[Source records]
=== Begin Enclosure ===

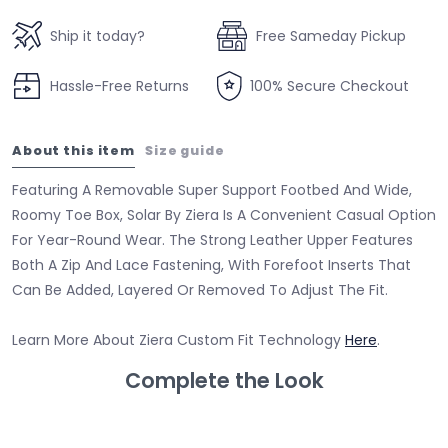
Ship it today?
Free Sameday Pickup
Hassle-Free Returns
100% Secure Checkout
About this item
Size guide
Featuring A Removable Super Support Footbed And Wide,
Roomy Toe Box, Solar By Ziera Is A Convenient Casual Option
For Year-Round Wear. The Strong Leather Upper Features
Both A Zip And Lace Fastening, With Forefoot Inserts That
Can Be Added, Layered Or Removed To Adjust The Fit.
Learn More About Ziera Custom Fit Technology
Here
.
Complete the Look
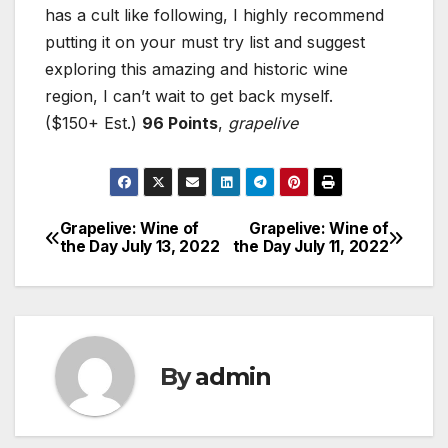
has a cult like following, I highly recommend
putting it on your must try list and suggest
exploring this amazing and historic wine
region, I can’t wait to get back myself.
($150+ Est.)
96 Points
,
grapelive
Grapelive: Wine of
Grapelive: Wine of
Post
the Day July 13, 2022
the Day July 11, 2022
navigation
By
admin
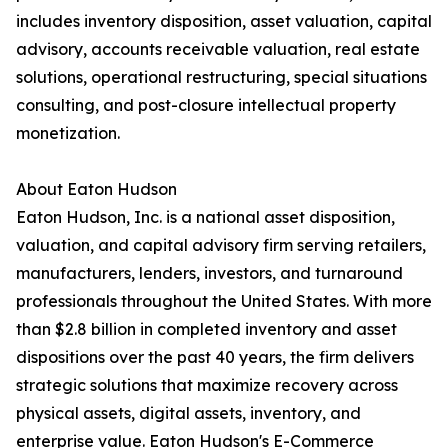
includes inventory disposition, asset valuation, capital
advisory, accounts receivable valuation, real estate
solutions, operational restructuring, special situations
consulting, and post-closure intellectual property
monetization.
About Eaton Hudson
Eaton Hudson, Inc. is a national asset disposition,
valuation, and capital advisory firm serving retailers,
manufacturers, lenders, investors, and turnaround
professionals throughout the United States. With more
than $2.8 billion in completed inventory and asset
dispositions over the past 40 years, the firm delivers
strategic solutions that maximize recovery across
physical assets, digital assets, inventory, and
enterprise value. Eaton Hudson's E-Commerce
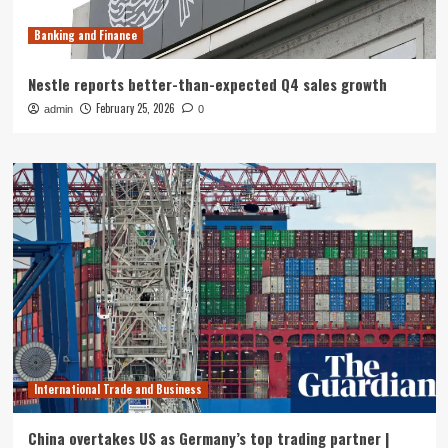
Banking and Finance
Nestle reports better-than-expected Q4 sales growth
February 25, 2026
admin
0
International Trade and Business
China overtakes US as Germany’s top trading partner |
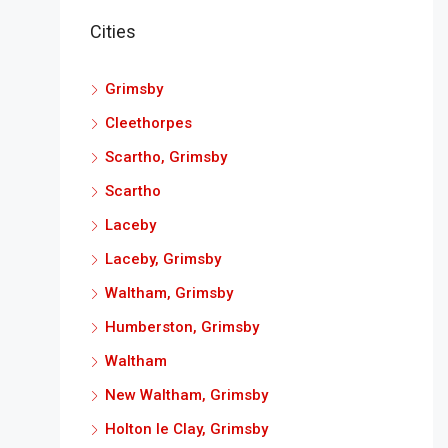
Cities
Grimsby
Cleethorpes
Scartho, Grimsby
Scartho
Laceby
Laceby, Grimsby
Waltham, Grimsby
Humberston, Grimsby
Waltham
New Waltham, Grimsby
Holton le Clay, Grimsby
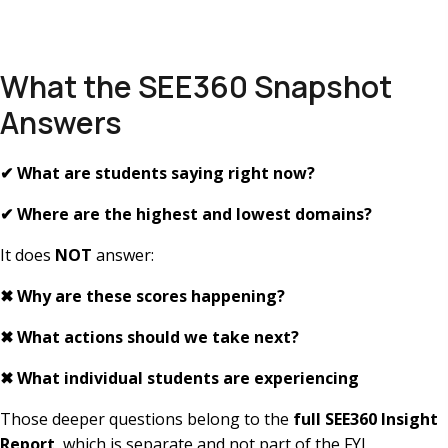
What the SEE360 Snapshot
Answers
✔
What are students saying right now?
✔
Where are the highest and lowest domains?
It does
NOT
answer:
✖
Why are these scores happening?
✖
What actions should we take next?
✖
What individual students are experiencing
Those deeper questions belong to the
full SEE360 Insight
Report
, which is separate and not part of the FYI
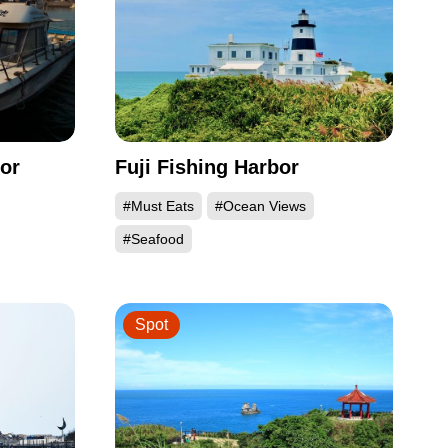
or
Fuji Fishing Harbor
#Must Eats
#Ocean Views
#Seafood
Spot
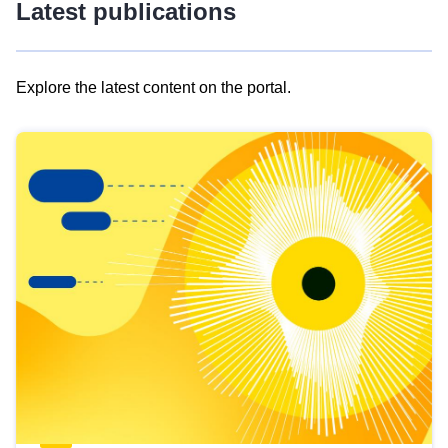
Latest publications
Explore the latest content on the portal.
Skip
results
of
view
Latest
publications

=== End Enclosure ===

Find and copy each line of the data where "Eaton" is present.

About Eaton Hudson
Eaton Hudson, Inc. is a national asset disposition,
enterprise value. Eaton Hudson's E-Commerce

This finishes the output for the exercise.